If your transcriptions used nonsense English words, convert them to phones and then,
via a trie or longest common substring, into L-words:
- `./trie-$L.rb < trie1-scrips.txt > $L-trie-scrips.txt`.
- `make multicore-$L`; wait; `grep ... > $L-lcs-scrips.txt`.

### Typical results.

RUS_20160930 was transcribed in 67 minutes, 13 MB/min, **12x** faster than real time.

A 3.1 GB subset of Assam LDC2016E02 was transcribed in 440 minutes, 7 MB/min, **6.5x** real time. (This may have been slower because it exhausted ifp-53's memory.)
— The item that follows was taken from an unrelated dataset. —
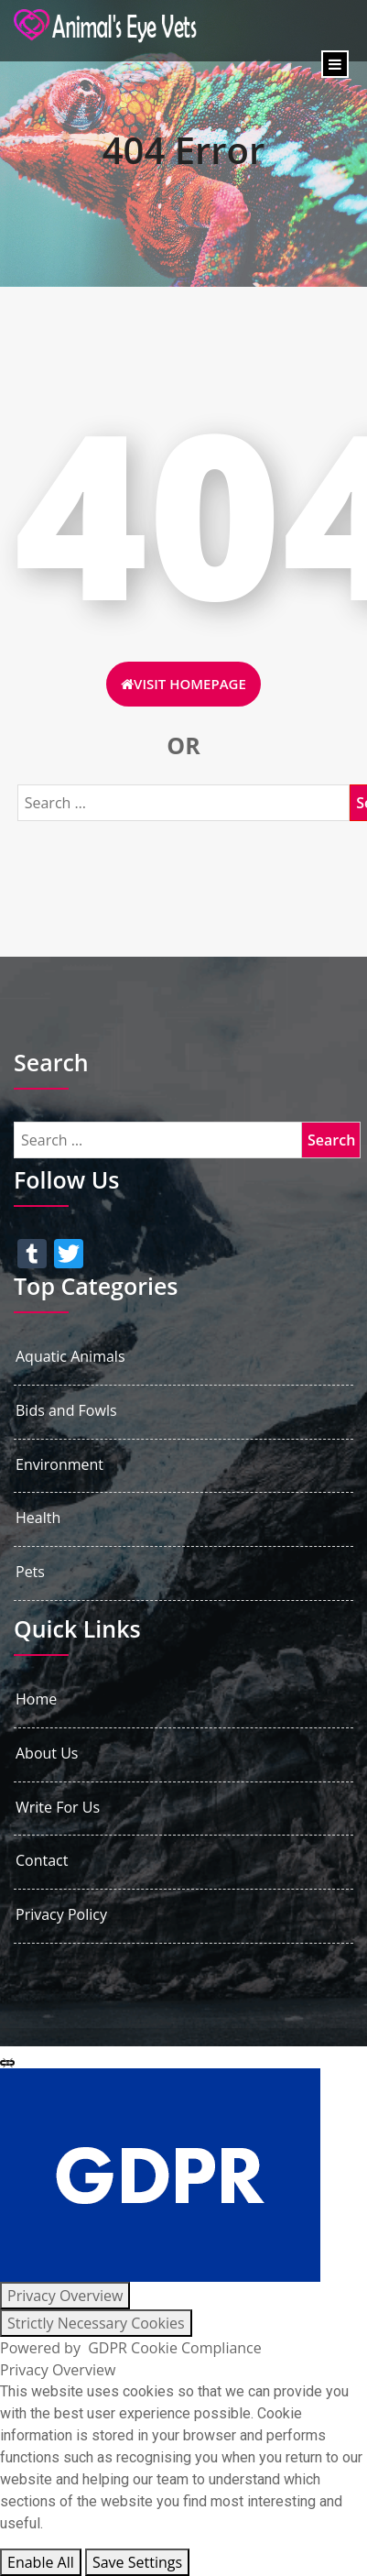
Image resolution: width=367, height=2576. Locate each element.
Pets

Arabic/NEMLAR_speech/NMBCN7AR, 2.2 GB (40 hours), was [transcribed](./arabic-scrips.txt) in 147 minutes, 14 MB/min, **16x** real time. (This may have been faster because it was a few long (half-hour) files instead of many brief ones.)

TAM_EVAL_20170601 was [transcribed](./tamil-scrips-ifp53.txt) in 45 minutes, 21 MB/min, **19x** real time.

Generating lattices `$L/lat/*` took 1.04x longer for Russian, 0.93x longer(!) for Arabic, 1.7x longer for Tamil.